[Data excerpts]
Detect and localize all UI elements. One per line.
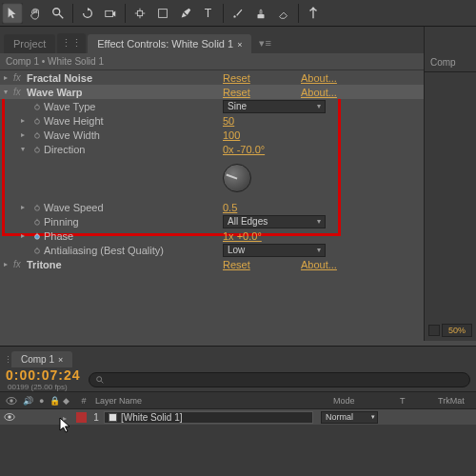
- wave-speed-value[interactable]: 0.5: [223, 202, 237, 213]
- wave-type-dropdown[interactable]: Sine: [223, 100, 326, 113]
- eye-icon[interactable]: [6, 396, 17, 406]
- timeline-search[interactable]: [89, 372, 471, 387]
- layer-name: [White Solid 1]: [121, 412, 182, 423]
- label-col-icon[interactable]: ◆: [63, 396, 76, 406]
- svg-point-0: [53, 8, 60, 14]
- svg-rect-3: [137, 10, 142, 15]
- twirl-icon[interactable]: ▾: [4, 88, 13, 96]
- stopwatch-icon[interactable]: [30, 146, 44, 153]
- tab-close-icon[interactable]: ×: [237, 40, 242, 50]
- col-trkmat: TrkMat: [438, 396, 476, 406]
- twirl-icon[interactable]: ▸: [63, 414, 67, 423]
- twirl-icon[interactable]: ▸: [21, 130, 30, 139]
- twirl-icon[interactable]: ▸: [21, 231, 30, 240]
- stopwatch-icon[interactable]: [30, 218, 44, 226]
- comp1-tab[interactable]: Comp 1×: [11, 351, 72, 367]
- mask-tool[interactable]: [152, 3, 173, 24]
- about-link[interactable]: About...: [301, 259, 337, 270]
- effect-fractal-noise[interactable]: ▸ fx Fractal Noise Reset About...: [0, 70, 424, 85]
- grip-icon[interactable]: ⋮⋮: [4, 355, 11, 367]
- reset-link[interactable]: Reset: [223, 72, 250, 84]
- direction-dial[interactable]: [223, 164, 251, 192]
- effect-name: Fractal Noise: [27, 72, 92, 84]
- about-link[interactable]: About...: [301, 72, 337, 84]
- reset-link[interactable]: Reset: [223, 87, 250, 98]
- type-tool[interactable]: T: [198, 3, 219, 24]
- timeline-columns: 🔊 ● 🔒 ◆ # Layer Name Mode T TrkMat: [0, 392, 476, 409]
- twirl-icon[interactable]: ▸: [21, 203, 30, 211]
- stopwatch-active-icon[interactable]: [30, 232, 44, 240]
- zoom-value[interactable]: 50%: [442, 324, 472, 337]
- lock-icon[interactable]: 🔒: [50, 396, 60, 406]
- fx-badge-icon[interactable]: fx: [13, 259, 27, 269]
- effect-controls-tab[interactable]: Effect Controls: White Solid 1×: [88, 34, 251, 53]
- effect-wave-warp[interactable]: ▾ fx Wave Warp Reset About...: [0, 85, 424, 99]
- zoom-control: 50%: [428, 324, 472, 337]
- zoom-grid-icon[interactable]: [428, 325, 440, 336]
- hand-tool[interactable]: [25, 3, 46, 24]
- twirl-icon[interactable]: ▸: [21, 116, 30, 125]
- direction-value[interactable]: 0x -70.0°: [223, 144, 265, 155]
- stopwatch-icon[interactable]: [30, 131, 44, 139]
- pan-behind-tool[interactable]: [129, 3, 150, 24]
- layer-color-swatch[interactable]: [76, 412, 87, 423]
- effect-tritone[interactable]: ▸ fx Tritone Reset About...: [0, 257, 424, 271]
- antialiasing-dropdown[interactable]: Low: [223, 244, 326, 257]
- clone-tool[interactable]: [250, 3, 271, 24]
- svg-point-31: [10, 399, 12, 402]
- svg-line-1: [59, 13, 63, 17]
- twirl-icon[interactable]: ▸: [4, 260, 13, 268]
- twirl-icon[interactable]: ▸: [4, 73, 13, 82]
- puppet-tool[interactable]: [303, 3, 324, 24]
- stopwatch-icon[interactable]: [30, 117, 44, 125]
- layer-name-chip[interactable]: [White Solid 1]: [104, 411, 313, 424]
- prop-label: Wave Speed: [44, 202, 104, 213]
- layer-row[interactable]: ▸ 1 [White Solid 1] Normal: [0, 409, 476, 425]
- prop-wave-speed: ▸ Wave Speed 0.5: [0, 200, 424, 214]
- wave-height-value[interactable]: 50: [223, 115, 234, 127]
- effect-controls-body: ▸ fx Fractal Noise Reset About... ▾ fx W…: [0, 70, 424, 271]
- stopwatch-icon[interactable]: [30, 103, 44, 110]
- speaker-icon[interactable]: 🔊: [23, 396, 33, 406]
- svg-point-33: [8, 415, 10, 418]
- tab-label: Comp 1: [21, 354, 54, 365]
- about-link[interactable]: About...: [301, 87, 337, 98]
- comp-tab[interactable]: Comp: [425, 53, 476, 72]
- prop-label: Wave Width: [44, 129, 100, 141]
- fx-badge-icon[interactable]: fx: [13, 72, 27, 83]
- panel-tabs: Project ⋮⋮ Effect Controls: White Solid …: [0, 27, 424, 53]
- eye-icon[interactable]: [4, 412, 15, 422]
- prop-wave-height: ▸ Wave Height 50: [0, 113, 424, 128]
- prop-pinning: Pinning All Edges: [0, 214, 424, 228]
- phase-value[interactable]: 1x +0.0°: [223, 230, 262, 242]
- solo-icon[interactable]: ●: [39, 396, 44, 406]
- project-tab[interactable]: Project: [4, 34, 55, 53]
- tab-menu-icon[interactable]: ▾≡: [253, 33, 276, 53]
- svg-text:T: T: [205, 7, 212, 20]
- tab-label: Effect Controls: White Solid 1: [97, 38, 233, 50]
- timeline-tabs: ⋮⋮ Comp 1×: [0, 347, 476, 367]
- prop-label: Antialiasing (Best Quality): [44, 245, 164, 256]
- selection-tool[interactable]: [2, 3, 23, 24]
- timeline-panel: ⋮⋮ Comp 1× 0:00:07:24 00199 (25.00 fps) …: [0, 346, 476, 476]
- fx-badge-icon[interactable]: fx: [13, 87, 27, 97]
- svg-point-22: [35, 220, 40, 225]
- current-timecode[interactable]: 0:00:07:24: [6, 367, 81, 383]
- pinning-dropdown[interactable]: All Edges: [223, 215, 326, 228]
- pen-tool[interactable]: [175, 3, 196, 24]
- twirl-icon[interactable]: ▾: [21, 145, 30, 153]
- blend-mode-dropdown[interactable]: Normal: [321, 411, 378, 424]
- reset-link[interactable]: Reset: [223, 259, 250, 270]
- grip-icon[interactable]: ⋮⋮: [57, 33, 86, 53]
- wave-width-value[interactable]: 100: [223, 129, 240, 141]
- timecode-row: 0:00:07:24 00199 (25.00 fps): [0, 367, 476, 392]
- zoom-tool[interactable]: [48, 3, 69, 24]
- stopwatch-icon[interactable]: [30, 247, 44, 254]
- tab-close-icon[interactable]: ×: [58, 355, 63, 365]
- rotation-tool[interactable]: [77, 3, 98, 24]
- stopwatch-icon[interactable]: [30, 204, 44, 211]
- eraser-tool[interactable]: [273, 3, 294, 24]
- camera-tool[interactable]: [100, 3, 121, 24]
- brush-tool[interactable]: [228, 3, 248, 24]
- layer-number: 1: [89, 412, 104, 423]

Exercise instructions: Your answer is an exact copy of the records above, stripped of pictures.

The completed task:
Detect and localize all UI elements. One per line.
- wave-speed-value[interactable]: 0.5: [223, 202, 237, 213]
- wave-type-dropdown[interactable]: Sine: [223, 100, 326, 113]
- eye-icon[interactable]: [6, 396, 17, 406]
- timeline-search[interactable]: [89, 372, 471, 387]
- layer-name: [White Solid 1]: [121, 412, 182, 423]
- label-col-icon[interactable]: ◆: [63, 396, 76, 406]
- svg-point-0: [53, 8, 60, 14]
- svg-rect-3: [137, 10, 142, 15]
- twirl-icon[interactable]: ▾: [4, 88, 13, 96]
- stopwatch-icon[interactable]: [30, 146, 44, 153]
- tab-close-icon[interactable]: ×: [237, 40, 242, 50]
- col-trkmat: TrkMat: [438, 396, 476, 406]
- twirl-icon[interactable]: ▸: [63, 414, 67, 423]
- twirl-icon[interactable]: ▸: [21, 130, 30, 139]
- twirl-icon[interactable]: ▸: [21, 231, 30, 240]
- stopwatch-icon[interactable]: [30, 218, 44, 226]
- comp1-tab[interactable]: Comp 1×: [11, 351, 72, 367]
- mask-tool[interactable]: [152, 3, 173, 24]
- about-link[interactable]: About...: [301, 259, 337, 270]
- effect-fractal-noise[interactable]: ▸ fx Fractal Noise Reset About...: [0, 70, 424, 85]
- grip-icon[interactable]: ⋮⋮: [4, 355, 11, 367]
- reset-link[interactable]: Reset: [223, 72, 250, 84]
- direction-dial[interactable]: [223, 164, 251, 192]
- effect-name: Fractal Noise: [27, 72, 92, 84]
- about-link[interactable]: About...: [301, 72, 337, 84]
- reset-link[interactable]: Reset: [223, 87, 250, 98]
- type-tool[interactable]: T: [198, 3, 219, 24]
- timeline-columns: 🔊 ● 🔒 ◆ # Layer Name Mode T TrkMat: [0, 392, 476, 409]
- twirl-icon[interactable]: ▸: [21, 203, 30, 211]
- stopwatch-active-icon[interactable]: [30, 232, 44, 240]
- zoom-value[interactable]: 50%: [442, 324, 472, 337]
- lock-icon[interactable]: 🔒: [50, 396, 60, 406]
- fx-badge-icon[interactable]: fx: [13, 259, 27, 269]
- effect-controls-tab[interactable]: Effect Controls: White Solid 1×: [88, 34, 251, 53]
- effect-wave-warp[interactable]: ▾ fx Wave Warp Reset About...: [0, 85, 424, 99]
- zoom-control: 50%: [428, 324, 472, 337]
- zoom-grid-icon[interactable]: [428, 325, 440, 336]
- hand-tool[interactable]: [25, 3, 46, 24]
- twirl-icon[interactable]: ▸: [21, 116, 30, 125]
- direction-value[interactable]: 0x -70.0°: [223, 144, 265, 155]
- stopwatch-icon[interactable]: [30, 131, 44, 139]
- pan-behind-tool[interactable]: [129, 3, 150, 24]
- layer-color-swatch[interactable]: [76, 412, 87, 423]
- effect-tritone[interactable]: ▸ fx Tritone Reset About...: [0, 257, 424, 271]
- antialiasing-dropdown[interactable]: Low: [223, 244, 326, 257]
- clone-tool[interactable]: [250, 3, 271, 24]
- svg-point-31: [10, 399, 12, 402]
- svg-line-1: [59, 13, 63, 17]
- twirl-icon[interactable]: ▸: [4, 260, 13, 268]
- twirl-icon[interactable]: ▸: [4, 73, 13, 82]
- puppet-tool[interactable]: [303, 3, 324, 24]
- stopwatch-icon[interactable]: [30, 117, 44, 125]
- layer-name-chip[interactable]: [White Solid 1]: [104, 411, 313, 424]
- prop-label: Wave Speed: [44, 202, 104, 213]
- layer-row[interactable]: ▸ 1 [White Solid 1] Normal: [0, 409, 476, 425]
- prop-wave-speed: ▸ Wave Speed 0.5: [0, 200, 424, 214]
- wave-height-value[interactable]: 50: [223, 115, 234, 127]
- effect-controls-body: ▸ fx Fractal Noise Reset About... ▾ fx W…: [0, 70, 424, 271]
- stopwatch-icon[interactable]: [30, 103, 44, 110]
- speaker-icon[interactable]: 🔊: [23, 396, 33, 406]
- svg-point-33: [8, 415, 10, 418]
- tab-label: Comp 1: [21, 354, 54, 365]
- about-link[interactable]: About...: [301, 87, 337, 98]
- comp-tab[interactable]: Comp: [425, 53, 476, 72]
- prop-label: Wave Width: [44, 129, 100, 141]
- fx-badge-icon[interactable]: fx: [13, 72, 27, 83]
- panel-tabs: Project ⋮⋮ Effect Controls: White Solid …: [0, 27, 424, 53]
- eye-icon[interactable]: [4, 412, 15, 422]
- prop-wave-height: ▸ Wave Height 50: [0, 113, 424, 128]
- prop-pinning: Pinning All Edges: [0, 214, 424, 228]
- phase-value[interactable]: 1x +0.0°: [223, 230, 262, 242]
- solo-icon[interactable]: ●: [39, 396, 44, 406]
- project-tab[interactable]: Project: [4, 34, 55, 53]
- tab-menu-icon[interactable]: ▾≡: [253, 33, 276, 53]
- svg-text:T: T: [205, 7, 212, 20]
- tab-label: Effect Controls: White Solid 1: [97, 38, 233, 50]
- timeline-tabs: ⋮⋮ Comp 1×: [0, 347, 476, 367]
- prop-label: Antialiasing (Best Quality): [44, 245, 164, 256]
- selection-tool[interactable]: [2, 3, 23, 24]
- timeline-panel: ⋮⋮ Comp 1× 0:00:07:24 00199 (25.00 fps) …: [0, 346, 476, 476]
- fx-badge-icon[interactable]: fx: [13, 87, 27, 97]
- svg-point-22: [35, 220, 40, 225]
- current-timecode[interactable]: 0:00:07:24: [6, 367, 81, 383]
- pinning-dropdown[interactable]: All Edges: [223, 215, 326, 228]
- pen-tool[interactable]: [175, 3, 196, 24]
- twirl-icon[interactable]: ▾: [21, 145, 30, 153]
- blend-mode-dropdown[interactable]: Normal: [321, 411, 378, 424]
- reset-link[interactable]: Reset: [223, 259, 250, 270]
- grip-icon[interactable]: ⋮⋮: [57, 33, 86, 53]
- wave-width-value[interactable]: 100: [223, 129, 240, 141]
- timecode-row: 0:00:07:24 00199 (25.00 fps): [0, 367, 476, 392]
- zoom-tool[interactable]: [48, 3, 69, 24]
- stopwatch-icon[interactable]: [30, 247, 44, 254]
- tab-close-icon[interactable]: ×: [58, 355, 63, 365]
- rotation-tool[interactable]: [77, 3, 98, 24]
- stopwatch-icon[interactable]: [30, 204, 44, 211]
- eraser-tool[interactable]: [273, 3, 294, 24]
- camera-tool[interactable]: [100, 3, 121, 24]
- brush-tool[interactable]: [228, 3, 248, 24]
- layer-number: 1: [89, 412, 104, 423]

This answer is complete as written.